In multidrug resistant cancer cells (Fig. 1A, left), ZA interrupts RAS- and RHOA-dependent signaling pathways and abrogates the HIF-1α-driven expression of Pgp, hence promoting the intracellular accumulation of doxorubicin, facilitating doxorubicin-dependent CRT exposure and de facto restoring the sensitivity of neoplastic cells to ICD. This is well documented by the ability of DCs to engulf multidrug resistant cancer cells exposed to ZA and doxorubicin (afferent ICD arm), and prime antitumor cytotoxic CD8+ T lymphocytes (efferent ICD arm). Moreover, the ZA-induced release of IPP facilitates the activation of Vγ9Vδ2 T cells, which hence become able to recognize multidrug resistant cancer cells.

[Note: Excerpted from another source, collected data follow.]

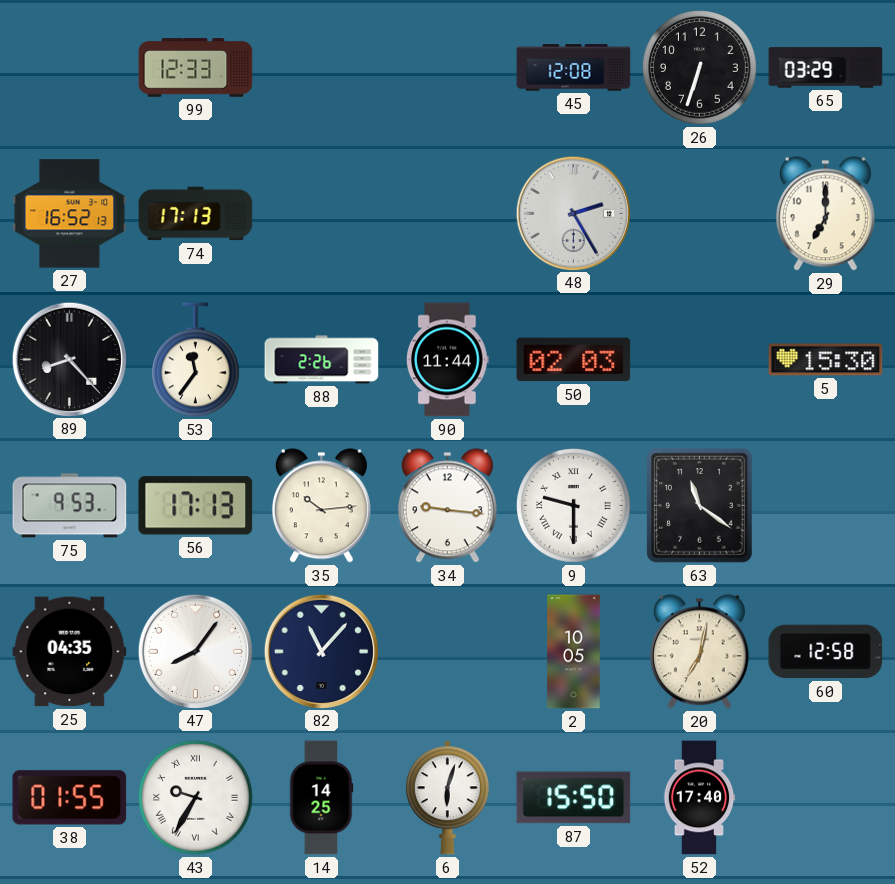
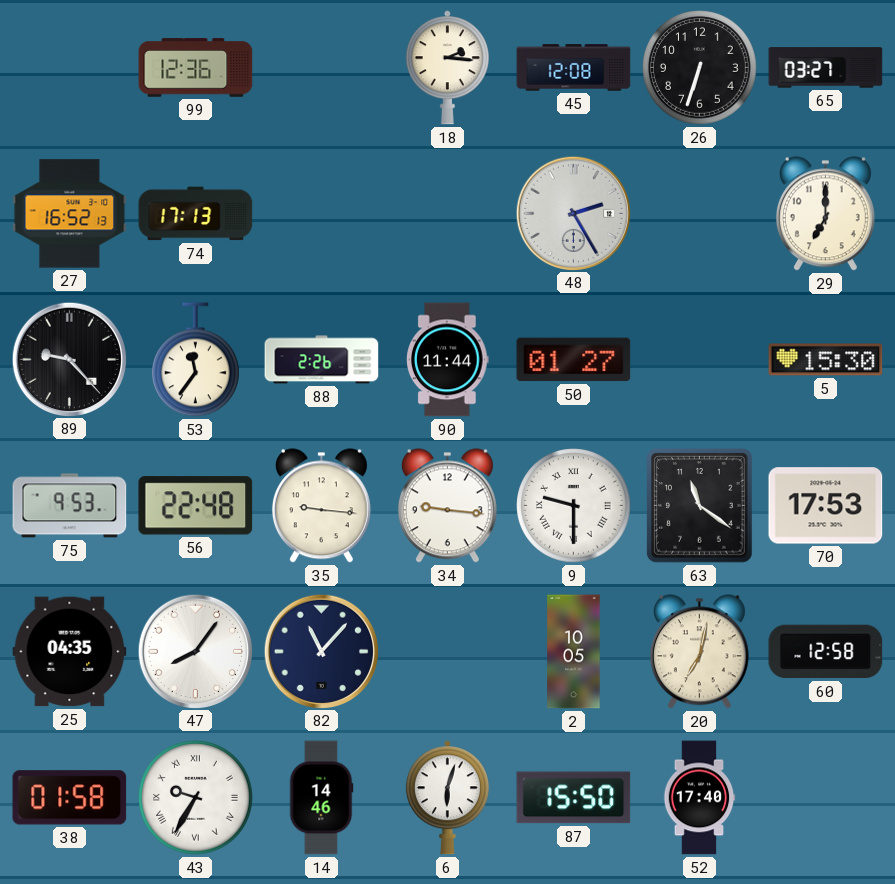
99: 12:33 -> 12:36
18: none -> 2:16
65: 03:29 -> 03:27
89: 8:23 -> 9:23
50: 02:03 -> 01:27
56: 17:13 -> 22:48
35: 10:14 -> 9:16
70: none -> 17:53
38: 01:55 -> 01:58
14: 14:25 -> 14:46
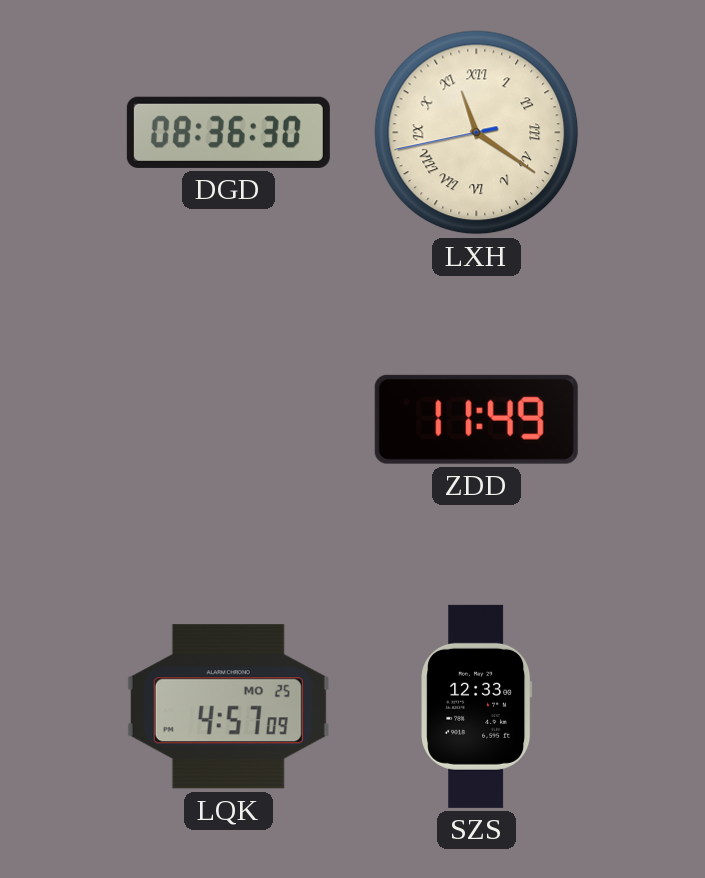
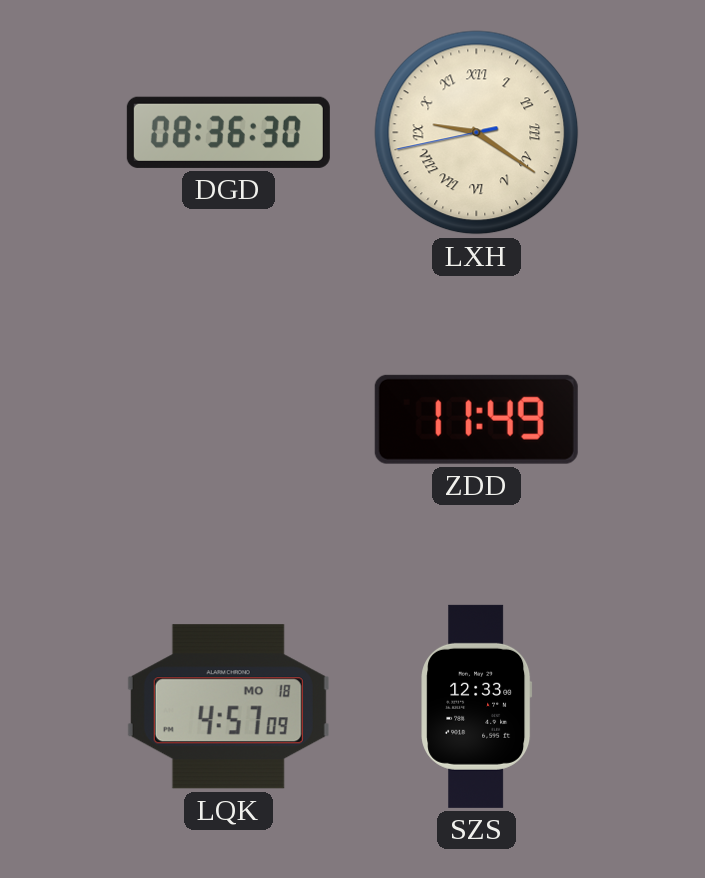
LXH: 11:20 -> 9:20
LQK date: MO 25 -> MO 18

In DCs (Fig. 1A, right), the ZA-induced deprivation of isoprenoids promotes the caspase-1-dependent proteolytic maturation and secretion of interleukin (IL)-1β and IL-18, which in turn drive the activation of natural killer (NK) cells. ZA-treated DCs also accumulate and release elevated amounts of IPP, favoring the activation of Vγ9Vδ2 T cells. Active Vγ9Vδ2 T cells are not detrimental for NK cells, but rather potentiate their immunological functions. Lastly, Vγ9Vδ2 T cells activated by ZA-treated DCs and malignant cells can act as cellular adjuvants to boost both the afferent and efferent arm of ICD. The antitumor immune response of MHC-restricted CD8+ αβ T cells is amplified by the concurrent activation of Vγ9Vδ2 T cells as induced by autologous DCs simultaneously exposed to ZA and tumor-associated antigens. In conclusion, the ZA-mediated inhibition of the mevalonate pathway in tumor cells and DCs can override MDR and promote the recognition of cancer cells by innate and adaptive immune effectors.

A similarly favorable scenario is not induced by simvastatin (Fig. 1B), which is actually unable to downregulate the expression of Pgp. Thus, the accumulation of doxorubicin in simvastatin-treated cancer cells is suboptimal, failing to induce CRT exposure and ICD. Moreover, simvastatin does not promote the accumulation of IPP in malignant cells or DCs, and therefore is unable to recruit immune effector cells other than NK cells. These observations and the significant discrepancy between the doses of statins used in vitro and in vivo may explain why these agents have failed to exert bona fide chemosensitizing effects in clinical trials.

In conclusion, accumulating evidence points to ZA, rather than to statins, as the most promising means to inhibit the mevalonate pathway in cancer cells, hence overriding MDR, restoring ICD sensitivity and stimulating robust anticancer responses.